Le « rérou tamkharit», une tradition de nulle part bien adoptée au Sénégal

L’acte est vide de sincérité, selon certaines femmes

La fête d’Achoura célébrée le 10ème jour du mois de Mouharam est une occasion pour les secondes épouses de réclamer leur “rérou tamkharit” aux premières dames. Loin des recommandations de l’Islam, cet acte repose sur la conservation de la tradition. Malgré son caractère traditionnel, le rérou tamkharit est vu d’une manière relative car certaines femmes l’adoptent du fait qu’il constitue un moyen d’instaurer la paix et une complicité entre la première et la deuxième femme.
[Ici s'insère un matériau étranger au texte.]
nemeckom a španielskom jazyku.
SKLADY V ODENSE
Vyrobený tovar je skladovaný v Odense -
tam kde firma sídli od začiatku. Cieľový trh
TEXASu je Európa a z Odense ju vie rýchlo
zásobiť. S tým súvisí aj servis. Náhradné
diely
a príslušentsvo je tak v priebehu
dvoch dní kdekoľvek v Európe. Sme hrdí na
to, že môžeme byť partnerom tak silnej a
Pour d’autres, l’action manque de sincérité.

 

Par Khadidiatou GUEYE Fall,

Cheffe du Desk Société

 

 

Le rérou Tamkharit est une tradition très ancienne ; elle a été perpétuée de génération en génération. Le rérou Tamkharit traduisant le dîner d’Achoura consiste pour la deuxième épouse à réclamer une somme, des légumes, du riz ou quelque chose pouvant server à la préparation du dîner d’Achoura.

La seconde épouse demande à sa coépouse qui n’est personne d’autre que la première femme de son mari de quoi préparer un bon couscous pour la famille. L’idée de cette tradition est de raffermir les relations existantes entre la première et la seconde épouse pour instaurer un climat de paix entre elles.

Tahirou Lam, une femme conservatrice, en dit plus. La quarantaine a grandi avec sa grand-mère originaire du Saloum. Tout ce qu’elle sait de cette tradition est un legs que sa grand-mère lui a laissé.

Pour le rérou Tamkharit,Tahirou Lam nous explique le procédé : “Le rérou est le fait que la niarel, deuxième épouse qui reçoit quelque chose, que ça soit de l’argent ou du mil, de la part de la Awo, la première femme. Si c’est de l’argent, la deuxième femme l’utilise pour acheter les éléments qui accompagnent le couscous de la Tamkharit” avance Madame Lam, une femme divorcée. Notre interlocutrice fait savoir que l’objectif de cet acte est de fluidifier les liens qui existent entre les deux épouses.

Son avis est confirmé par une deuxième femme du nom de Fama Bâ, Madame Sall. Fama est niarel depuis 8 ans. Elle entretient une belle complicité avec sa coépouse. Cette dernière, n’ayant pas d’enfants, est consolée par Fama qui a décidé de lui donner ses enfants. « je ne vis pas avec la première épouse de mon mari mais nous avons de bonnes relations c’est d’ailleurs elle qui a la garde de mes deux enfants ».

Fama explique que la tradition du rérou Tamkharit est venue consolider cette relation de paix qu’elle avait avec la première femme : « La tradition du rérou Tamkharit a encore solidifié nos liens de grande sœur et petite sœur. Pour moi, cette tradition est à maintenir. Il faut la perpétuer car c’est un moyen pour les coépouses de mettre la paix et l’harmonie en avant. Le fait juste de se taquiner et de rigoler ensemble fait beaucoup de bien à notre mari. Et ça le rassure ».

Contrairement à Fama, Myra une niarel juriste, pense que cette tradition de rérou Tamkharit n’est plus comme avant car elle est vide de franchise. « De nos jours, le rérou Tamkharit est truffé d’hypocrisie, elles le font à contrecœur. Parce que ça leur est imposé par la société et la famille conservatrice. Le fait que l’on dise que cela raffermit les liens n’est que superficiel dès lors dans le fond ; c’est un acte qui n’est pas sincère ». Pour Myra, il est hors de question d’aller chez la première épouse de son mari pour quémander le rérou Tamkharit. Elle est persuadée que l’acte aura la forme mais ne sera couvert que par des simulations.

Cette tradition du rérou Tamkharit avait un sens : sachant qu’un climat de paix entre les deux épouses n’était pas toujours évident, la tradition du rérou Tamkharit venait provoquer une situation qui les (épouses) obligeait à interagir. Même si cette tradition ne repose pas sur le farata ou la sunna, elle peut être accepter par la logique et le bon sens.